Sweet corn is what you’ll find during the next several weeks at markets everywhere. Because this type has a very high sugar content, it’s picked while still immature, before those sugars turn into starch and the ears lose that signature milky creaminess. It’s available in different color varieties ranging from delicate white to deep yellow or in bicolor types that have both white and yellow kernels on the same ear.
The final type of corn under cultivation is something we call “heirloom” corn. As agricultural industrialization placed more value on standardization, most large-scale farmers produced corn to meet that demand. Heirloom corn types, like any heirloom produce, are those varieties that have almost disappeared and are not mass-produced, but grown on smaller-scale farms.

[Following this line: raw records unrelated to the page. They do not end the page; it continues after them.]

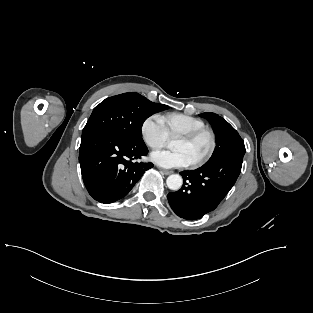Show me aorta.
Instances as JSON below:
<instances>
[{
  "mask_svg": "<svg viewBox=\"0 0 313 313\" xmlns=\"http://www.w3.org/2000/svg\"><path fill=\"white\" fill-rule=\"evenodd\" d=\"M166 184L169 189L176 191L181 188L183 179L179 174H172L167 178Z\"/></svg>",
  "mask_w": 313,
  "mask_h": 313,
  "instance_id": "762f6f07",
  "label": "aorta"
}]
</instances>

The colors of heirloom corn range widely across the rainbow from light tans and yellows to deep blues and reds. Many of them have names that recall their origins as crops of Native Americans, such as Seneca Red Stalker, Cherokee White Eagle and Hopi Turquoise. There are a number of online sites that offer seed for these and other varietals if you’d like to try your hand at growing heirloom corn.

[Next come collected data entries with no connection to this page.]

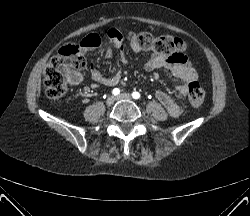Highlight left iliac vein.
Returning <instances> with one entry per match:
<instances>
[{
    "mask_svg": "<svg viewBox=\"0 0 250 216\" xmlns=\"http://www.w3.org/2000/svg\"><path fill=\"white\" fill-rule=\"evenodd\" d=\"M117 100H131L132 97L129 93H122L116 97Z\"/></svg>",
    "mask_w": 250,
    "mask_h": 216,
    "instance_id": "4c4485c4",
    "label": "left iliac vein"
}]
</instances>
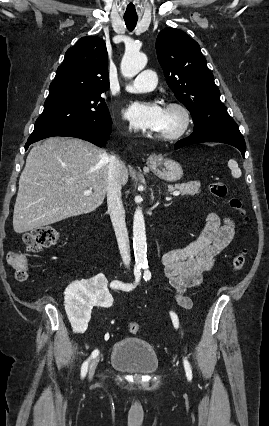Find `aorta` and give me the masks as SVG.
I'll list each match as a JSON object with an SVG mask.
<instances>
[{"mask_svg":"<svg viewBox=\"0 0 269 426\" xmlns=\"http://www.w3.org/2000/svg\"><path fill=\"white\" fill-rule=\"evenodd\" d=\"M147 64V57L135 51H127L121 62V73L124 77L131 78L138 74ZM133 249L136 264L147 262L146 232L143 213L138 207L133 219Z\"/></svg>","mask_w":269,"mask_h":426,"instance_id":"aorta-1","label":"aorta"}]
</instances>
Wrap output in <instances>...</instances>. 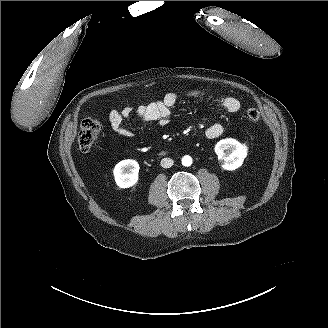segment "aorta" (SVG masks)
Returning a JSON list of instances; mask_svg holds the SVG:
<instances>
[{
    "label": "aorta",
    "mask_w": 328,
    "mask_h": 328,
    "mask_svg": "<svg viewBox=\"0 0 328 328\" xmlns=\"http://www.w3.org/2000/svg\"><path fill=\"white\" fill-rule=\"evenodd\" d=\"M181 161L182 165L186 167H189L192 164V158L189 155H185Z\"/></svg>",
    "instance_id": "762f6f07"
}]
</instances>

For those just-picked ears of local summer sweet corn, there are a number of ways to enjoy the creamy, crunchy texture of those juicy kernels. The salad in the photo could also be used as a topping for grilled chicken or fish as well as a tasty side dish for your picnic. There’s room for endless improvisation on other ingredients and no cooking necessary (avoid any recipes for corn salad that instruct you to boil the kernels first).

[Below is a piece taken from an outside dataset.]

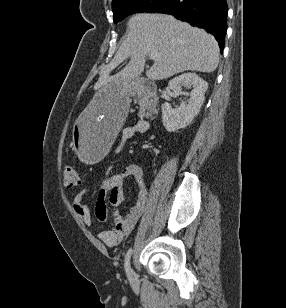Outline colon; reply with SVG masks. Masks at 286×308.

This one combined sliced grape tomatoes, black beans, green onion and seasonings in a lime juice and olive oil vinaigrette. The combination of textures, flavors and colors makes this a summertime favorite. If you must cook your corn kernels, use this basic recipe for a simple skillet sauté in butter. It tastes just like corn on the cob, without the work of biting across the ears in typewriter fashion.
For a more decadent presentation of fresh corn, consider stirring tender kernels into a creamy pasta carbonara. If you’re troubled about the egg yolks, replace them with egg substitute; just be generous with the Parmesan cheese.
6 ears of corn
1 C sliced grape tomatoes
2/3 C drained black beans
2 sliced green onions
2 T olive oil
2 T lime juice
1 T vinegar*
salt & pepper, to taste
Slice kernels from ears of corn. In a serving bowl, toss together corn, tomatoes, black beans and green onions. In a small bowl, whisk together olive oil, lime juice and vinegar. Drizzle with dressing and toss to coat. Season to taste with salt and pepper. Garnish with snipped chives. *Note: choose vinegar based on flavor profile desired: rice wine vinegar adds slight sweetness; apple cider vinegar adds tartness; Balsamic adds deep sweetness; red wine vinegar adds heavy acidity. Yield: 4 to 6 servings.
6 ears of fresh corn
2 T butter
salt and pepper, to taste
Cut the kernels from the ears; set aside. Melt butter in a large sauté pan over medium heat. Add corn kernels; sprinkle with salt and pepper. Cook for 3 to 5 minutes, stirring frequently until corn is heated through. Yield: 4 to 6 servings.
Corn & Pasta Carbonara
1 lb pasta
6 slices bacon, chopped
4 ears corn
3 minced garlic cloves
1 t minced thyme leaves
3 T chopped parsley
1/2 C dry white wine
3 egg yolks
1/2 C Parmesan cheese
Cook the pasta according to the package directions. Drain, reserving 1 C of the cooking liquid. Meanwhile, sauté the bacon until crisp; remove to a paper towel and set aside. Remove the kernels from the ears of corn and add to the same skillet. Cook gently for about 3 minutes. Add garlic, thyme and parsley; sauté for a minute or so. Add wine to deglaze the pan. In a small bowl, whisk the egg yolks until smooth; slowly stir in pasta water. Add the yolk mixture and the cooked pasta to the skillet and toss to combine. Remove from heat and stir in cheese. Garnish with additional Parmesan and parsley. Yield: 4 to 6 servings.